§ TASK DETAILS: Return the full listing below, unchanged.

§ EXTRACTED DATA:
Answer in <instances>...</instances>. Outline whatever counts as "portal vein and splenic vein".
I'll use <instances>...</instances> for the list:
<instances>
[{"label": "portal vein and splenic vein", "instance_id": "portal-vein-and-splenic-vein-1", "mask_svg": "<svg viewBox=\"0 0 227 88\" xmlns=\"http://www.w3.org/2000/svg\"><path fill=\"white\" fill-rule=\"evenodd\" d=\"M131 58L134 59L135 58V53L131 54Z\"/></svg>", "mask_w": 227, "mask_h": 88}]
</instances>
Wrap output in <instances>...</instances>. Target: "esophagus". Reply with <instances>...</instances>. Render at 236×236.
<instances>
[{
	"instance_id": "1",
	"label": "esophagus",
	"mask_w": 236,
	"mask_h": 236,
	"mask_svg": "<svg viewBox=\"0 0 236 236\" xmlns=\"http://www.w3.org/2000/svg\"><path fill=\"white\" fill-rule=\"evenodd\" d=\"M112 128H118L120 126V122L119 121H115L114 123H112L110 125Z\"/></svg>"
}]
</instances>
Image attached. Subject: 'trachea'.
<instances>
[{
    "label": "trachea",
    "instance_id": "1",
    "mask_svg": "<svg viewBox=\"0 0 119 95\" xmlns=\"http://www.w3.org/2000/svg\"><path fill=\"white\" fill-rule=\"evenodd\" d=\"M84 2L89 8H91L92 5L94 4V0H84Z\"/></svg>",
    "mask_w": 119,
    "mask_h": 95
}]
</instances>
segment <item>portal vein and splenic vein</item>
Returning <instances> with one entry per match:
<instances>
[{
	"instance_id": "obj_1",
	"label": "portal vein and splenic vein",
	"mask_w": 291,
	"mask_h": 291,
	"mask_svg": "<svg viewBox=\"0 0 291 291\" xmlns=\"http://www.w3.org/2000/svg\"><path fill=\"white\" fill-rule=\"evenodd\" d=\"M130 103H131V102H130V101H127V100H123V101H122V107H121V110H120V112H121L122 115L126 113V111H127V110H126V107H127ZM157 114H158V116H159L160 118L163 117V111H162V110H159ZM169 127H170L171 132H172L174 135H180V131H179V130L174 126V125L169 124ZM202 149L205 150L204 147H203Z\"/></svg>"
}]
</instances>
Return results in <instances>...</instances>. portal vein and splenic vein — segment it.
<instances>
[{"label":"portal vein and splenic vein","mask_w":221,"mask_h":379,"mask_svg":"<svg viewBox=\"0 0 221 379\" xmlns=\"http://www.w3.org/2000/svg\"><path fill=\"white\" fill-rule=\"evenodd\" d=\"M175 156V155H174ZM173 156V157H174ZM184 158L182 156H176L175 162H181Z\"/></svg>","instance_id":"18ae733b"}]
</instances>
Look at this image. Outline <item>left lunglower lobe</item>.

§ OUTPUT FOR THIS EXERCISE:
Answer in <instances>...</instances>. Outline whatever counts as "portal vein and splenic vein".
I'll use <instances>...</instances> for the list:
<instances>
[{"label": "portal vein and splenic vein", "instance_id": "portal-vein-and-splenic-vein-1", "mask_svg": "<svg viewBox=\"0 0 227 88\" xmlns=\"http://www.w3.org/2000/svg\"><path fill=\"white\" fill-rule=\"evenodd\" d=\"M131 58L134 59L135 58V53L131 54Z\"/></svg>", "mask_w": 227, "mask_h": 88}]
</instances>
Wrap output in <instances>...</instances>. Target: "esophagus". Reply with <instances>...</instances>. Render at 236×236.
<instances>
[{
	"instance_id": "1",
	"label": "esophagus",
	"mask_w": 236,
	"mask_h": 236,
	"mask_svg": "<svg viewBox=\"0 0 236 236\" xmlns=\"http://www.w3.org/2000/svg\"><path fill=\"white\" fill-rule=\"evenodd\" d=\"M112 128H118L120 126V122L119 121H115L114 123H112L110 125Z\"/></svg>"
}]
</instances>
Image attached. Subject: 'trachea'.
<instances>
[{
    "label": "trachea",
    "instance_id": "1",
    "mask_svg": "<svg viewBox=\"0 0 119 95\" xmlns=\"http://www.w3.org/2000/svg\"><path fill=\"white\" fill-rule=\"evenodd\" d=\"M84 2L89 8H91L92 5L94 4V0H84Z\"/></svg>",
    "mask_w": 119,
    "mask_h": 95
}]
</instances>
segment <item>portal vein and splenic vein</item>
Returning <instances> with one entry per match:
<instances>
[{
	"instance_id": "obj_1",
	"label": "portal vein and splenic vein",
	"mask_w": 291,
	"mask_h": 291,
	"mask_svg": "<svg viewBox=\"0 0 291 291\" xmlns=\"http://www.w3.org/2000/svg\"><path fill=\"white\" fill-rule=\"evenodd\" d=\"M130 103H131V102H130V101H127V100H123V101H122V107H121V110H120V112H121L122 115L126 113V111H127V110H126V107H127ZM157 114H158V116H159L160 118L163 117V111H162V110H159ZM169 127H170L171 132H172L174 135H180V131H179V130L174 126V125L169 124ZM202 149L205 150L204 147H203Z\"/></svg>"
}]
</instances>
Return results in <instances>...</instances>. portal vein and splenic vein — segment it.
<instances>
[{"label":"portal vein and splenic vein","mask_w":221,"mask_h":379,"mask_svg":"<svg viewBox=\"0 0 221 379\" xmlns=\"http://www.w3.org/2000/svg\"><path fill=\"white\" fill-rule=\"evenodd\" d=\"M175 156V155H174ZM173 156V157H174ZM184 158L182 156H176L175 162H181Z\"/></svg>","instance_id":"18ae733b"}]
</instances>
Look at this image. Outline <item>left lunglower lobe</item>.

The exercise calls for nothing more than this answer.